Grinding the surface
Now I can fill the low spots with thickened epoxy or bondo and sand the surface to match the surrounding areas and get a nice finish.
This is how a repair should be made. A nice transition in the existing laminate will keep the repair from cracking or breaking in the future. After the bodywork is complete nobody will know it was repaired.

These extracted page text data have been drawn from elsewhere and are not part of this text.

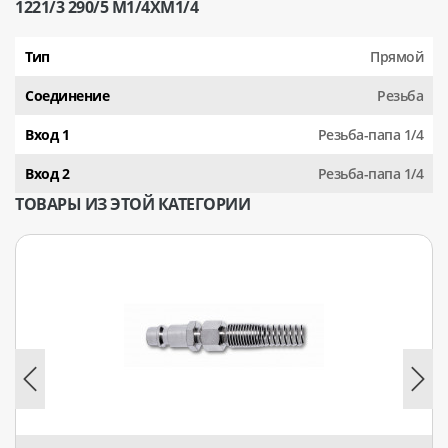
1221/3 290/5 М1/4XМ1/4
Тип
Прямой
Соединение
Резьба
Вход 1
Резьба-папа 1/4
Вход 2
Резьба-папа 1/4
ТОВАРЫ ИЗ ЭТОЙ КАТЕГОРИИ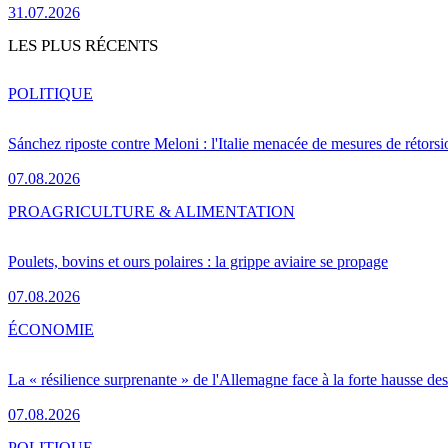
31.07.2026
LES PLUS RÉCENTS
POLITIQUE
Sánchez riposte contre Meloni : l'Italie menacée de mesures de rétorsi
07.08.2026
PRO
AGRICULTURE & ALIMENTATION
Poulets, bovins et ours polaires : la grippe aviaire se propage
07.08.2026
ÉCONOMIE
La « résilience surprenante » de l'Allemagne face à la forte hausse de
07.08.2026
POLITIQUE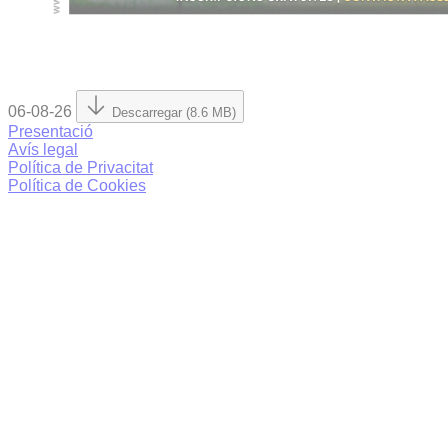
06-08-26
Descarregar (8.6 MB)
Presentació
Avís legal
Política de Privacitat
Política de Cookies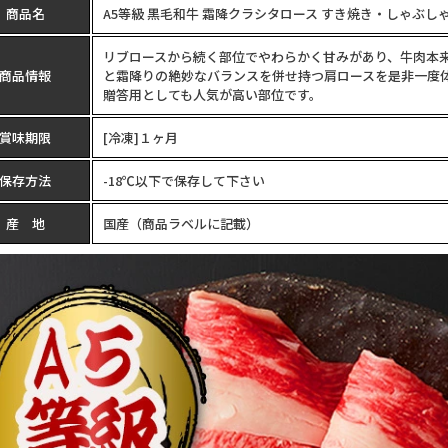
商品名
A5等級 黒毛和牛 霜降クラシタロース すき焼き・しゃぶし
リブロースから続く部位でやわらかく甘みがあり、牛肉本
商品情報
と霜降りの絶妙なバランスを併せ持つ肩ロースを是非一度体
贈答用としても人気が高い部位です。
賞味期限
[冷凍]１ヶ月
保存方法
-18℃以下で保存して下さい
産 地
国産（商品ラベルに記載）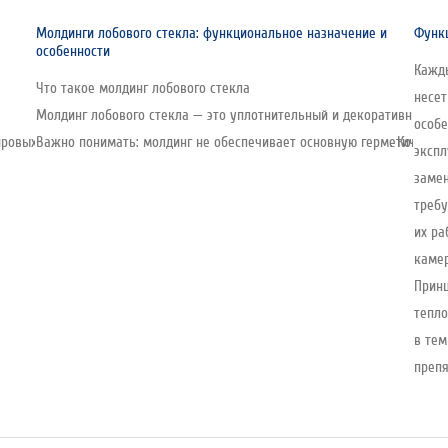
Молдинги лобового стекла: функциональное назначение и
Функц
особенности
Кажды
Что такое молдинг лобового стекла
несе
Молдинг лобового стекла — это уплотнительный и декоративный эл
особе
овых производителей стекла, включая автомобильную линейку. Компания о
Важно понимать: молдинг не обеспечивает основную герметичность 
экспл
замен
требу
их ра
камер
Принц
тепло
в тем
препя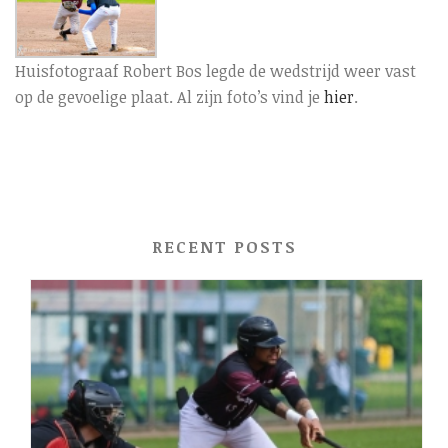
Huisfotograaf Robert Bos legde de wedstrijd weer vast
op de gevoelige plaat. Al zijn foto’s vind je
hier
.
RECENT POSTS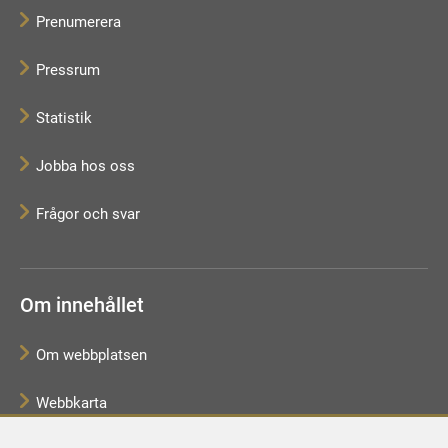
Prenumerera
Pressrum
Statistik
Jobba hos oss
Frågor och svar
Om innehållet
Om webbplatsen
Webbkarta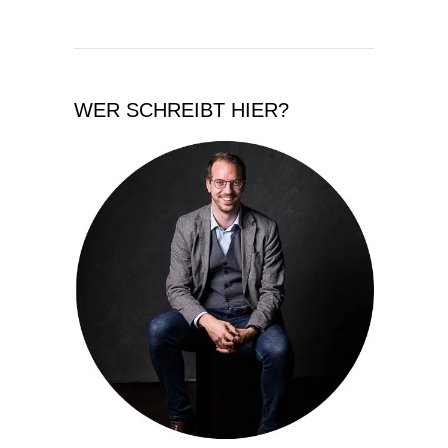
WER SCHREIBT HIER?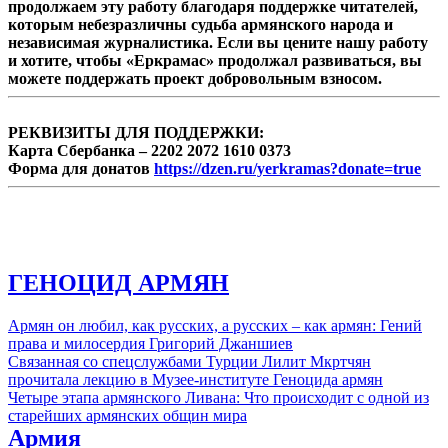
продолжаем эту работу благодаря поддержке читателей,
которым небезразличны судьба армянского народа и
независимая журналистика. Если вы цените нашу работу
и хотите, чтобы «Еркрамас» продолжал развиваться, вы
можете поддержать проект добровольным взносом.
РЕКВИЗИТЫ ДЛЯ ПОДДЕРЖКИ:
Карта Сбербанка – 2202 2072 1610 0373
Форма для донатов
https://dzen.ru/yerkramas?donate=true
ГЕНОЦИД АРМЯН
Армян он любил, как русских, а русских – как армян: Гений
права и милосердия Григорий Джаншиев
Связанная со спецслужбами Турции Лилит Мкртчян
прочитала лекцию в Музее-институте Геноцида армян
Четыре этапа армянского Ливана: Что происходит с одной из
старейших армянских общин мира
Армия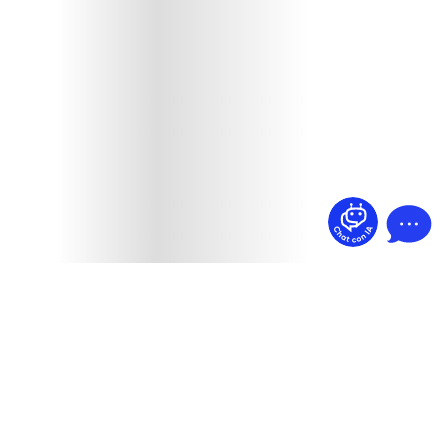
¿Dudas? Pregúntame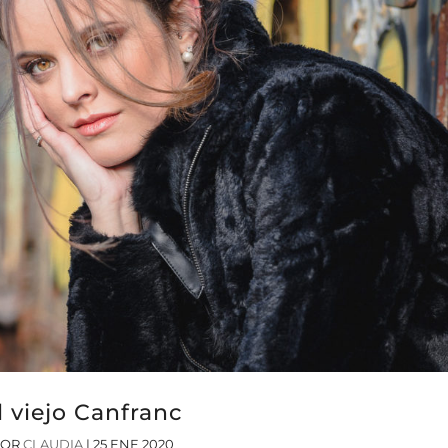
l viejo Canfranc
POR
CLAUDIA
|
25 ENE 2020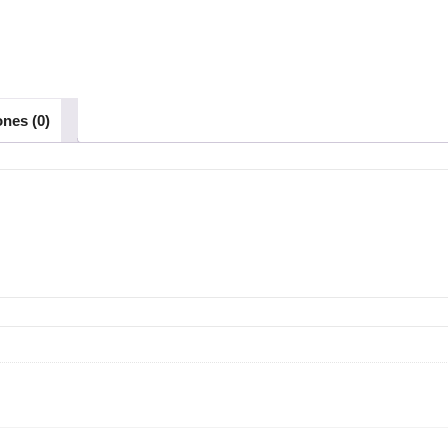
ones (0)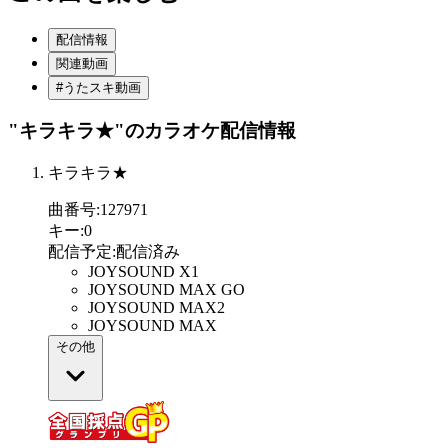
配信情報
関連動画
#うたスキ動画
"キラキラ★"
のカラオケ配信情報
キラキラ★
曲番号
:
127971
キー
:
0
配信予定
:
配信済み
JOYSOUND X1
JOYSOUND MAX GO
JOYSOUND MAX2
JOYSOUND MAX
その他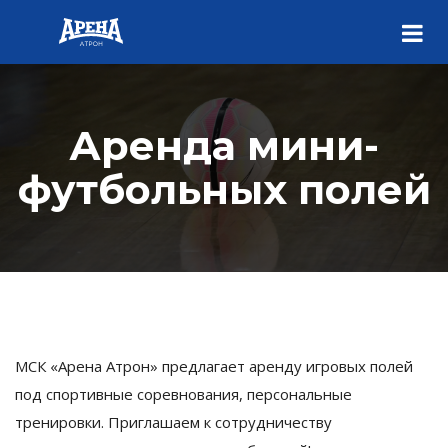
Аренда мини-
футбольных полей
МСК «Арена Атрон» предлагает аренду игровых полей
под спортивные соревнования, персональные
тренировки. Приглашаем к сотрудничеству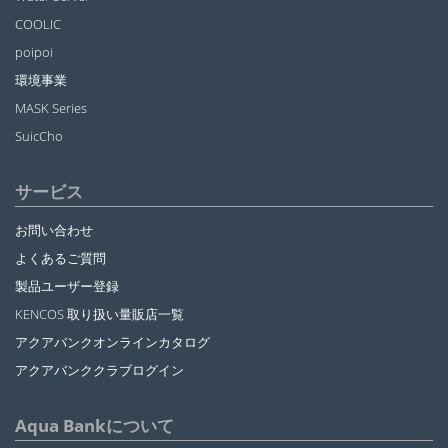
COOLIC
poipoi
環境事業
MASK Series
SuicCho
サービス
お問い合わせ
よくあるご質問
製品ユーザー登録
KENCOS 取り扱い量販店一覧
アクアバンクオンラインカタログ
アクアバンククラブログイン
Aqua Bankについて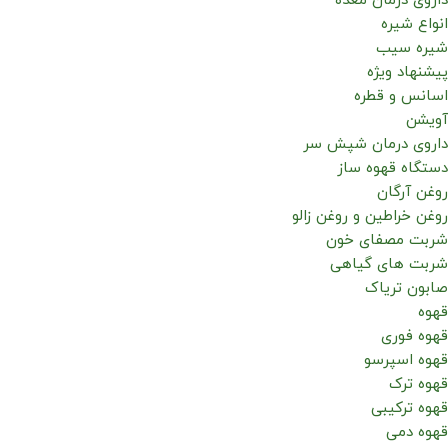
داروی درمان معده
انواع شیره
شیره سیب
پیشنهاد ویژه
اسانس و قطره
آویشن
داروی درمان شپش سر
دستگاه قهوه ساز
روغن آرگان
روغن خراطین و روغن زالو
شربت مصفای خون
شربت های گیاهی
صابون تریاک
قهوه
قهوه فوری
قهوه اسپرسو
قهوه ترک
قهوه ترکیبی
قهوه دمی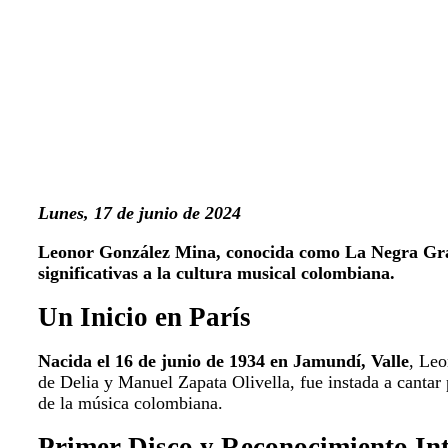
Lunes, 17 de junio de 2024
Leonor González Mina, conocida como La Negra Grand
significativas a la cultura musical colombiana.
Un Inicio en París
Nacida el 16 de junio de 1934 en Jamundí, Valle
, Leo
de Delia y Manuel Zapata Olivella, fue instada a cantar 
de la música colombiana.
Primer Disco y Reconocimiento In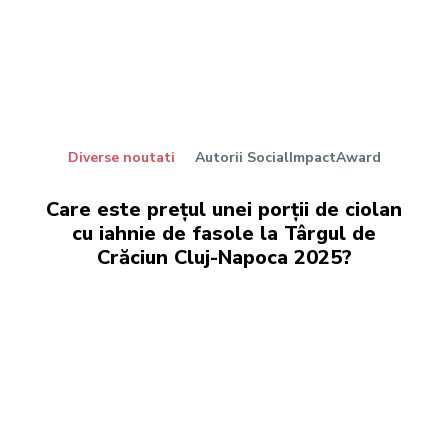
Diverse noutati
Autorii SocialImpactAward
Care este prețul unei porții de ciolan
cu iahnie de fasole la Târgul de
Crăciun Cluj-Napoca 2025?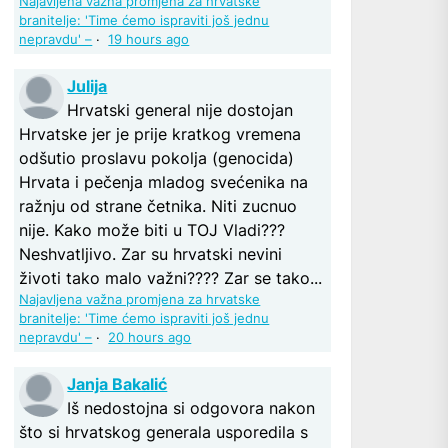
Najavljena važna promjena za hrvatske
branitelje: 'Time ćemo ispraviti još jednu
nepravdu' –
·
19 hours ago
Julija
Hrvatski general nije dostojan
Hrvatske jer je prije kratkog vremena
odšutio proslavu pokolja (genocida)
Hrvata i pečenja mladog svećenika na
ražnju od strane četnika. Niti zucnuo
nije. Kako može biti u TOJ Vladi???
Neshvatljivo. Zar su hrvatski nevini
životi tako malo važni???? Zar se tako...
Najavljena važna promjena za hrvatske
branitelje: 'Time ćemo ispraviti još jednu
nepravdu' –
·
20 hours ago
Janja Bakalić
Iš nedostojna si odgovora nakon
što si hrvatskog generala usporedila s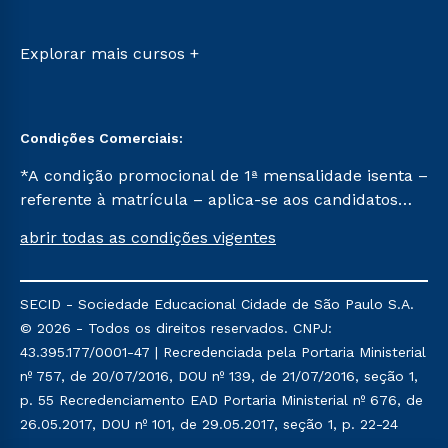
Sou Candidato
Transferência
Sou Ex-aluno
Vestibular Mérito
Canais de Atendimento
Explorar mais cursos +
Vestibular Solidário
Acessibilidade
Segunda Graduação
Biblioteca
Condições Comerciais:
*A condição promocional de 1ª mensalidade isenta –
referente à matrícula – aplica-se aos candidatos
aprovados em todas as formas de ingresso, exceto
abrir todas as condições vigentes
na prova on-line ou agendada, que ofertam bolsas
de até 50% de desconto, ambos ingressantes no
semestre vigente, que ainda não tenham efetivado
SECID - Sociedade Educacional Cidade de São Paulo S.A.
e/ou não tenham cancelado ou trancado sua
© 2026 - Todos os direitos reservados. CNPJ:
matrícula em uma das Instituições da Cruzeiro do
43.395.177/0001-47 | Recredenciada pela Portaria Ministerial
Sul Educacional, no período de um ano. Tais
nº 757, de 20/07/2016, DOU nº 139, de 21/07/2016, seção 1,
condições não se aplicam aos cursos de Medicina, e
p. 55 Recredenciamento EAD Portaria Ministerial nº 676, de
também para matriculados via FIES, Prouni e
26.05.2017, DOU nº 101, de 29.05.2017, seção 1, p. 22-24
outros programas governamentais, e não se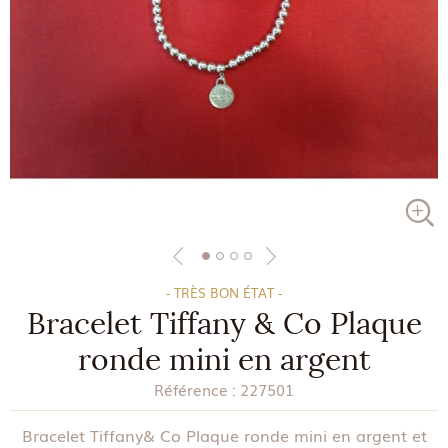
- TRÈS BON ÉTAT -
Bracelet Tiffany & Co Plaque
ronde mini en argent
Référence :
227501
Bracelet Tiffany& Co Plaque ronde mini en argent et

One of my projects is repairing a composite hood for a large International Medium-Duty truck. This hood is made of SMC, and is damaged in various locations to various degrees. In doing the repairs, I am using epoxy resin and glass reinforcement. The fiberglass reinforcement I am using is referred to as Chopped Strand Mat, and is the 3 oz. per square foot version.

Chopped Strand Mat
The chopped strand mat is made up of random glass fibers held together with a light binding material. A good pair of scissors can cut the glass into manageable sizes, though the scissors will be dull when you are finished. The chopped strand mat can also be torn by hand. This leaves a “feathered” edge to create nice transitions between the patched areas and the existing surface. Pieces that are cut will leave a silhouette that will show and may require other methods to make it disappear.
The first thing that I checked was to make sure the glass was compatible with the epoxy resin. The package told me so, but I also did a small test sample to ensure that the epoxy would mix with it, was workable, and would harden properly. Testing away from the actual part can save many potential headaches and pitfalls.
Applying the glass and resin is relatively easy. Thoroughly mix some resin and apply it to the properly prepared surface (clean, dry, and sanded). Tear off an appropriate size piece of glass and place it on a piece of cardboard. Use a cheap paintbrush to get the glass wet with resin. Flip the glass over, and wet the backside. The glass will go from white to transparent on the cardboard. Now lift the glass from the cardboard and apply it to the area with the resin recently-applied resin. Use the brush to push it down against the surface to get as much contact area as possible.
Additional layers can be applied on top to build thickness, making sure to create a nice transition and limiting air bubbles in the laminate.